Closed Sanqiang closed 3 years ago
@danyaljj I was having a look at the GCP bucket you've shared for the pre-processed dataset. And, for some datasets I see quite a few folder variants, like, _dbert, _dbidaf, _dev, _droberta, _v1, _v2, _v3, _l, _m, _s. What do these variants mean? Also, what exact folders have you used for training/evaluating the unified-qa-v2?
Also, what exact folders have you used for training/evaluating the unified-qa-v2?
https://github.com/allenai/unifiedqa/blob/master/tasks_v2.py#L189-L215
for some datasets I see quite a few folder variants, like, _dbert, _dbidaf, _dev, _droberta, _v1, _v2, _v3, _l, _m, _s
You have to be more specific. In many cases, you can figure out the meaning by referring to the dataset paper.
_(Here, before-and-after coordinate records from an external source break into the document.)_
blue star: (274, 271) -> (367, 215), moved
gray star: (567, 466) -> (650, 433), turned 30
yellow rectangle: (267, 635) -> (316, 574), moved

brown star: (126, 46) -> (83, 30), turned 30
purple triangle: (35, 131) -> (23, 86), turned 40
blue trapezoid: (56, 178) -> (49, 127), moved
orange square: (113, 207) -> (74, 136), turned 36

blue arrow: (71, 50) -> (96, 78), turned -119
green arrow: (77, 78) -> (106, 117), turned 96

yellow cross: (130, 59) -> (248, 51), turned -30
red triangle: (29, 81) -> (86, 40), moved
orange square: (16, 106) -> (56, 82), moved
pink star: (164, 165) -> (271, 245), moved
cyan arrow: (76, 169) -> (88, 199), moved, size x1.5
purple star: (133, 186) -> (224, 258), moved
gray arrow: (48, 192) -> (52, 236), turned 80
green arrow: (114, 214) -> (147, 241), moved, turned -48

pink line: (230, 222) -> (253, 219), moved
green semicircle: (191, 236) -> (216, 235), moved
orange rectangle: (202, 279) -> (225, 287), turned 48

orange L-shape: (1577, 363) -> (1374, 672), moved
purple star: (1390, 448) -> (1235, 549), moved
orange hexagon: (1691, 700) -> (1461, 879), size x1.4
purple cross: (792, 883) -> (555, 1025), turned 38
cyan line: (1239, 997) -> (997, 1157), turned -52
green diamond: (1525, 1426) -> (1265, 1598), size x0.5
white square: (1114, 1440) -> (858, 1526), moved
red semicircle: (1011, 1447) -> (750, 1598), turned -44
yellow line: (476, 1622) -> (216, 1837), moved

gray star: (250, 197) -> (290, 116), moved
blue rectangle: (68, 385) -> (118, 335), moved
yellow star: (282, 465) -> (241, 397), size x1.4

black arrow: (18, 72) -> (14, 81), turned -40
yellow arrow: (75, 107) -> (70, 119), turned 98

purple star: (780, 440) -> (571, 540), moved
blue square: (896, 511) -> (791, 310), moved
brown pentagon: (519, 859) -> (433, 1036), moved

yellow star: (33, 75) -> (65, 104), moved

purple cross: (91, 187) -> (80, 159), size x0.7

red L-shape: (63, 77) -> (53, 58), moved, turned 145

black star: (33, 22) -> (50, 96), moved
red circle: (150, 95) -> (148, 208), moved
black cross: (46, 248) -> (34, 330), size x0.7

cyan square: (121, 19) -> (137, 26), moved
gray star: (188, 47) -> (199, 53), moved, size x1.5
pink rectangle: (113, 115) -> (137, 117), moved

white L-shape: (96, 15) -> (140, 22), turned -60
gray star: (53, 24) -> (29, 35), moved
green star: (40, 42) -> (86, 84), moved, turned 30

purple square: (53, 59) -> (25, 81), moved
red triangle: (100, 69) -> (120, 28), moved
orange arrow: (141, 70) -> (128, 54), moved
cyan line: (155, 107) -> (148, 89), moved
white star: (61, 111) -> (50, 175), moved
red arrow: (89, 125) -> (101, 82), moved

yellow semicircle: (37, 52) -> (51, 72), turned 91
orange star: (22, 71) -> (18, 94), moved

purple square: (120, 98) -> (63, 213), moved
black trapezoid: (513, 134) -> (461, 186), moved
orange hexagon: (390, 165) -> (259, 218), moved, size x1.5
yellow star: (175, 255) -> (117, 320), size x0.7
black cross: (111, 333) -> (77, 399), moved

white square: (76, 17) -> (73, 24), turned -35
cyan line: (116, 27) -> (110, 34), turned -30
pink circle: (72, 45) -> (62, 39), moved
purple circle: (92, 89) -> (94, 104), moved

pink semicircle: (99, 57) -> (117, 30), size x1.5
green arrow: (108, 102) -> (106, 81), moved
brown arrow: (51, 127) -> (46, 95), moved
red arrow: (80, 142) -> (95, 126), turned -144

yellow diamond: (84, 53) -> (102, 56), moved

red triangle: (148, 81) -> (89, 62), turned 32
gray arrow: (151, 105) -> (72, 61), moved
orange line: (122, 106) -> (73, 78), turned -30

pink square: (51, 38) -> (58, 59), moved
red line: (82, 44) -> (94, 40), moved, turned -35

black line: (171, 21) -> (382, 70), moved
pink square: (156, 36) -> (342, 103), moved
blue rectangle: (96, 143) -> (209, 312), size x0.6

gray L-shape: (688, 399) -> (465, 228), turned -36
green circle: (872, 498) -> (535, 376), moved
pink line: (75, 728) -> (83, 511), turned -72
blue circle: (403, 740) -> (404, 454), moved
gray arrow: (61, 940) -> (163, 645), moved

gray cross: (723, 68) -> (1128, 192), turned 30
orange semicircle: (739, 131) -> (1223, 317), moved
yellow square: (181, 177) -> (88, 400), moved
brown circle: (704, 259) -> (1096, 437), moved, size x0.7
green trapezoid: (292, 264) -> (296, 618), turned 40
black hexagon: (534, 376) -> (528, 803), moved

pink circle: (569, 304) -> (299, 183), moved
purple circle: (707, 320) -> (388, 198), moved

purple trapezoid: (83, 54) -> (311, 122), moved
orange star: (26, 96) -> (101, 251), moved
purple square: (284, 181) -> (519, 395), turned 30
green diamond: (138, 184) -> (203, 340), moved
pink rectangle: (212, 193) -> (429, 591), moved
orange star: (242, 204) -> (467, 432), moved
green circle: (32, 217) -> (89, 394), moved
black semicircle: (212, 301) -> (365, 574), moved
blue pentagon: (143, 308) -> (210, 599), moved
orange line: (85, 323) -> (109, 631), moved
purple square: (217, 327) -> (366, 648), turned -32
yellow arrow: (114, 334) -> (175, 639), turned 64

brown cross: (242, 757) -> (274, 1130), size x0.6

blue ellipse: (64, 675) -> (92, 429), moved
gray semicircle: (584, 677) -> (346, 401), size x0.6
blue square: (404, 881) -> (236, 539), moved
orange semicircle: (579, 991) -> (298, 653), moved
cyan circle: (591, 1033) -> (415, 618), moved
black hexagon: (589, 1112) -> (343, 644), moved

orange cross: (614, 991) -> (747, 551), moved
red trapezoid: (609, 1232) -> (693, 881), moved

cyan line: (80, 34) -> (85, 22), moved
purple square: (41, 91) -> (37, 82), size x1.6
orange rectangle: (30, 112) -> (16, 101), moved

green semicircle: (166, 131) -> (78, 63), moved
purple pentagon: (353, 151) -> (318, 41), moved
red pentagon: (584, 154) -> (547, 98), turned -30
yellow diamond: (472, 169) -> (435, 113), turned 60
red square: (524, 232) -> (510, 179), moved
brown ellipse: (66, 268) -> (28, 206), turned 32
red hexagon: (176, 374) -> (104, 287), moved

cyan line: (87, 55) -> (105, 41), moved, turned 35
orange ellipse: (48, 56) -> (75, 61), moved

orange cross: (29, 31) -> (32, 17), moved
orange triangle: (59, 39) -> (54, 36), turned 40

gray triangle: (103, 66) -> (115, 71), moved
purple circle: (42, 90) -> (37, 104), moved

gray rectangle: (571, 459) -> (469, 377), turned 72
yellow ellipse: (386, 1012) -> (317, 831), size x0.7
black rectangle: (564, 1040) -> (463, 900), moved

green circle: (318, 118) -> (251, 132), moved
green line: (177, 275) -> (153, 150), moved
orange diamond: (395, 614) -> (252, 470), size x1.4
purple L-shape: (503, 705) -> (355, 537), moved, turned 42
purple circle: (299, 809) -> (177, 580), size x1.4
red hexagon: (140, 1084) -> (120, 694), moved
@danyaljj Thank you for your prompt response. The script line you've mentioned seems to include only the train-set (20 datasets) of UnifiedQA-v2 model. Are the datasets used for evaluation included here? https://github.com/allenai/unifiedqa/blob/master/tasks_v2.py#L117 Also, just to clarify, you mean to say that the information about these variants is included in the respective dataset papers.
I am trying to re-train your work with a much bigger model. Wondering if possible you can share the processed data in your GCP bucket?